• [DATA FOR THIS EXERCISE]
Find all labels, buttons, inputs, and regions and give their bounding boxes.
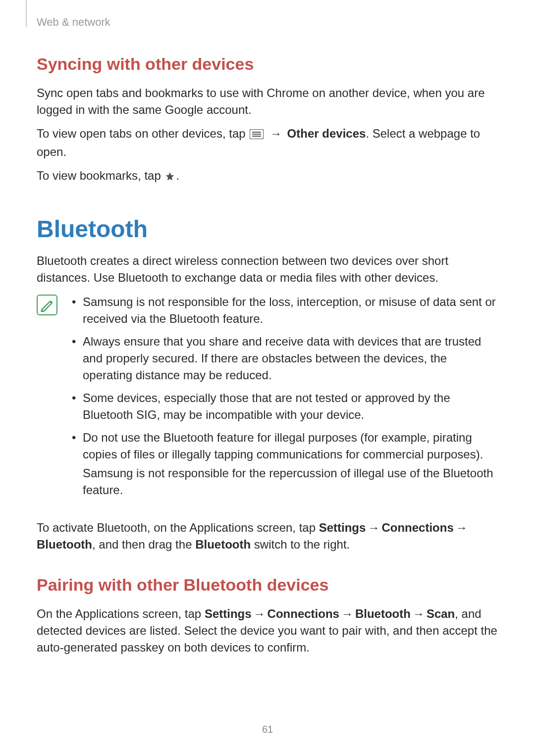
text-bold: Bluetooth bbox=[37, 538, 92, 551]
arrow-icon: → bbox=[368, 519, 379, 536]
heading-pairing: Pairing with other Bluetooth devices bbox=[37, 575, 498, 595]
note-block: Samsung is not responsible for the loss,… bbox=[37, 294, 498, 505]
arrow-icon: → bbox=[341, 605, 353, 622]
arrow-icon: → bbox=[270, 125, 282, 142]
menu-icon bbox=[250, 127, 264, 144]
text-fragment: To activate Bluetooth, on the Applicatio… bbox=[37, 521, 319, 534]
text-bold: Other devices bbox=[287, 127, 366, 140]
bluetooth-activate: To activate Bluetooth, on the Applicatio… bbox=[37, 519, 498, 553]
syncing-p3: To view bookmarks, tap . bbox=[37, 167, 498, 186]
text-bold: Scan bbox=[427, 607, 455, 620]
star-icon bbox=[165, 169, 175, 186]
text-bold: Settings bbox=[319, 521, 366, 534]
text-bold: Connections bbox=[268, 607, 339, 620]
note-list: Samsung is not responsible for the loss,… bbox=[69, 294, 498, 505]
note-item: Always ensure that you share and receive… bbox=[69, 333, 498, 384]
text-bold: Bluetooth bbox=[195, 538, 251, 551]
text-fragment: To view open tabs on other devices, tap bbox=[37, 127, 249, 140]
text-fragment: To view bookmarks, tap bbox=[37, 169, 164, 182]
breadcrumb: Web & network bbox=[37, 16, 110, 29]
arrow-icon: → bbox=[456, 519, 468, 536]
text-fragment: Do not use the Bluetooth feature for ill… bbox=[83, 431, 483, 461]
pairing-p1: On the Applications screen, tap Settings… bbox=[37, 605, 498, 656]
syncing-p2: To view open tabs on other devices, tap … bbox=[37, 125, 498, 160]
bluetooth-intro: Bluetooth creates a direct wireless conn… bbox=[37, 252, 498, 286]
heading-bluetooth: Bluetooth bbox=[37, 215, 498, 243]
note-item: Do not use the Bluetooth feature for ill… bbox=[69, 429, 498, 499]
text-fragment: On the Applications screen, tap bbox=[37, 607, 205, 620]
note-item: Samsung is not responsible for the loss,… bbox=[69, 294, 498, 327]
arrow-icon: → bbox=[413, 605, 425, 622]
note-sub-para: Samsung is not responsible for the reper… bbox=[83, 465, 498, 499]
text-fragment: . bbox=[176, 169, 179, 182]
text-fragment: switch to the right. bbox=[251, 538, 350, 551]
note-icon bbox=[37, 295, 57, 315]
page-content: Syncing with other devices Sync open tab… bbox=[0, 0, 535, 656]
heading-syncing: Syncing with other devices bbox=[37, 54, 498, 74]
text-bold: Bluetooth bbox=[355, 607, 411, 620]
text-bold: Connections bbox=[381, 521, 453, 534]
text-fragment: , and then drag the bbox=[92, 538, 195, 551]
note-icon-column bbox=[37, 294, 69, 505]
page-number: 61 bbox=[0, 724, 535, 735]
arrow-icon: → bbox=[254, 605, 266, 622]
header-rule bbox=[26, 0, 27, 27]
syncing-p1: Sync open tabs and bookmarks to use with… bbox=[37, 85, 498, 118]
text-bold: Settings bbox=[205, 607, 252, 620]
note-item: Some devices, especially those that are … bbox=[69, 390, 498, 423]
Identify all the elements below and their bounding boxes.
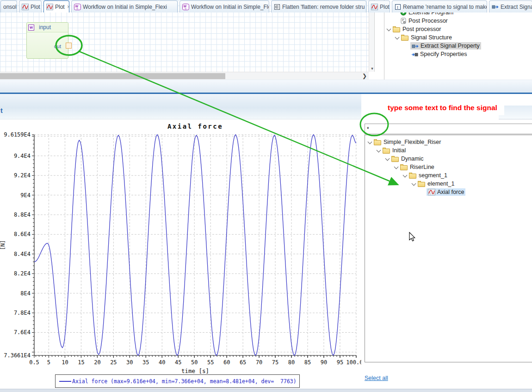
plot-icon — [22, 4, 29, 10]
tab-strip: onsole Plot Plot × Wo Workflow on Initia… — [0, 0, 532, 12]
status-bar — [0, 389, 532, 392]
y-tick-label: 9E4 — [20, 192, 31, 199]
tree-item-post-processor[interactable]: P Post Processor — [384, 17, 532, 25]
signal-tree-item-riserline[interactable]: RiserLine — [365, 163, 532, 171]
tab-plot-active[interactable]: Plot × — [43, 0, 69, 12]
folder-icon — [401, 35, 409, 41]
x-tick-label: 45 — [175, 359, 181, 366]
x-tick-label: 95 — [337, 359, 343, 366]
tab-plot-1[interactable]: Plot — [19, 0, 42, 12]
axial-force-chart: 9.6159E49.4E49.2E49E48.8E48.6E48.4E48.2E… — [0, 119, 361, 379]
signal-tree-item-initial[interactable]: Initial — [365, 146, 532, 155]
tab-console[interactable]: onsole — [0, 0, 17, 12]
scroll-down-arrow-icon[interactable]: ▾ — [370, 66, 375, 71]
chevron-down-icon[interactable] — [385, 156, 390, 162]
tree-item-specify-properties[interactable]: Specify Properties — [384, 50, 532, 58]
tab-workflow-2[interactable]: Wo Workflow on Initial in Simple_Flexi — [179, 0, 269, 12]
y-tick-label: 9.4E4 — [14, 153, 31, 159]
x-tick-label: 80 — [288, 359, 295, 366]
y-axis-label: [N] — [0, 240, 6, 250]
signal-tree-item-segment-1[interactable]: segment_1 — [365, 171, 532, 180]
block-title: input — [39, 24, 51, 31]
x-tick-label: 0.5 — [29, 359, 39, 366]
signal-tree-item-axial-force[interactable]: Axial force — [365, 188, 532, 196]
plot-title: Axial force — [167, 123, 223, 130]
plot-view: t 9.6159E49.4E49.2E49E48.8E48.6E48.4E48.… — [0, 94, 361, 389]
x-tick-label: 70 — [256, 359, 262, 366]
chevron-down-icon[interactable] — [395, 35, 400, 40]
y-tick-label: 8E4 — [20, 290, 31, 297]
partial-header-text: t — [0, 107, 3, 114]
tab-flatten[interactable]: Flatten 'flatten: remove folder stru — [271, 0, 366, 12]
signal-search-input[interactable] — [365, 124, 532, 134]
chevron-down-icon[interactable] — [394, 164, 399, 170]
x-tick-label: 40 — [159, 359, 165, 366]
chevron-down-icon[interactable] — [411, 181, 417, 187]
tab-extract-signal[interactable]: Extract Signa — [489, 0, 532, 12]
y-tick-label: 8.8E4 — [14, 212, 31, 218]
extract-signal-icon — [492, 4, 499, 10]
y-tick-label: 9.2E4 — [14, 172, 31, 179]
horizontal-scrollbar[interactable]: ❯ — [0, 72, 369, 80]
folder-icon — [374, 139, 382, 145]
x-tick-label: 90 — [321, 359, 327, 366]
folder-icon — [400, 164, 408, 170]
x-tick-label: 35 — [142, 359, 149, 366]
x-tick-label: 85 — [304, 359, 311, 366]
workflow-icon: Wo — [182, 4, 189, 10]
x-tick-label: 20 — [94, 359, 100, 366]
port-label: out — [54, 44, 61, 49]
workflow-block-icon: w — [28, 25, 34, 31]
x-tick-label: 10 — [62, 359, 68, 366]
signal-tree-item-simple-flexible-riser[interactable]: Simple_Flexible_Riser — [365, 138, 532, 146]
chevron-down-icon[interactable] — [386, 26, 392, 32]
x-tick-label: 100.01 — [346, 359, 361, 366]
instruction-annotation: type some text to find the signal — [387, 102, 504, 115]
signal-tree-item-dynamic[interactable]: Dynamic — [365, 155, 532, 163]
y-tick-label: 7.3661E4 — [4, 352, 31, 359]
plot-view-header: t — [0, 94, 361, 119]
folder-icon — [409, 173, 417, 179]
chevron-down-icon[interactable] — [367, 139, 373, 145]
x-tick-label: 75 — [272, 359, 278, 366]
legend-line-sample — [59, 381, 71, 382]
y-tick-label: 8.4E4 — [14, 251, 31, 257]
tree-item-extract-signal-property[interactable]: Extract Signal Property — [384, 42, 532, 50]
flatten-icon — [274, 4, 280, 10]
x-tick-label: 15 — [78, 359, 84, 366]
chart-legend: Axial force (max=9.616e+04, min=7.366e+0… — [55, 374, 300, 388]
plot-icon — [46, 4, 53, 10]
x-tick-label: 55 — [207, 359, 214, 366]
folder-icon — [393, 26, 401, 32]
scrollbar-thumb[interactable] — [0, 73, 225, 79]
tree-item-post-processor-folder[interactable]: Post processor — [384, 25, 532, 33]
tab-rename[interactable]: I Rename 'rename to signal to make — [392, 0, 487, 12]
signal-plot-icon — [428, 189, 435, 195]
plot-icon — [371, 4, 378, 10]
tab-workflow-1[interactable]: Wo Workflow on Initial in Simple_Flexi — [71, 0, 178, 12]
y-tick-label: 8.2E4 — [14, 270, 31, 277]
specify-properties-icon — [411, 51, 418, 57]
output-port[interactable] — [66, 43, 72, 49]
y-tick-label: 8.6E4 — [14, 231, 31, 237]
signal-tree-panel: Simple_Flexible_Riser Initial Dynamic Ri… — [365, 135, 532, 362]
editor-tab-bar — [0, 80, 532, 94]
rename-icon: I — [395, 4, 401, 10]
select-all-link[interactable]: Select all — [365, 375, 388, 381]
signal-tree-item-element-1[interactable]: element_1 — [365, 180, 532, 188]
x-tick-label: 5 — [47, 359, 50, 366]
x-tick-label: 30 — [126, 359, 133, 366]
folder-icon — [391, 156, 399, 162]
workflow-input-block[interactable]: w input out — [26, 22, 68, 59]
chevron-down-icon[interactable] — [376, 148, 382, 153]
tab-close-icon[interactable]: × — [67, 3, 69, 10]
workflow-icon: Wo — [74, 4, 81, 10]
active-tab-underline — [0, 93, 532, 94]
tree-item-signal-structure[interactable]: Signal Structure — [384, 33, 532, 42]
chevron-down-icon[interactable] — [402, 173, 408, 178]
x-tick-label: 65 — [240, 359, 246, 366]
x-axis-label: time [s] — [181, 367, 209, 374]
folder-icon — [383, 148, 390, 154]
scroll-right-arrow-icon[interactable]: ❯ — [362, 73, 367, 80]
tab-plot-2[interactable]: Plot — [368, 0, 390, 12]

• [TASK PROMPT] Each line in the records above with "scrollbar" must be returned.

• [ANSWER]
horizontal-scrollbar[interactable]: ❯ — [0, 72, 369, 80]
scrollbar-thumb[interactable] — [0, 73, 225, 79]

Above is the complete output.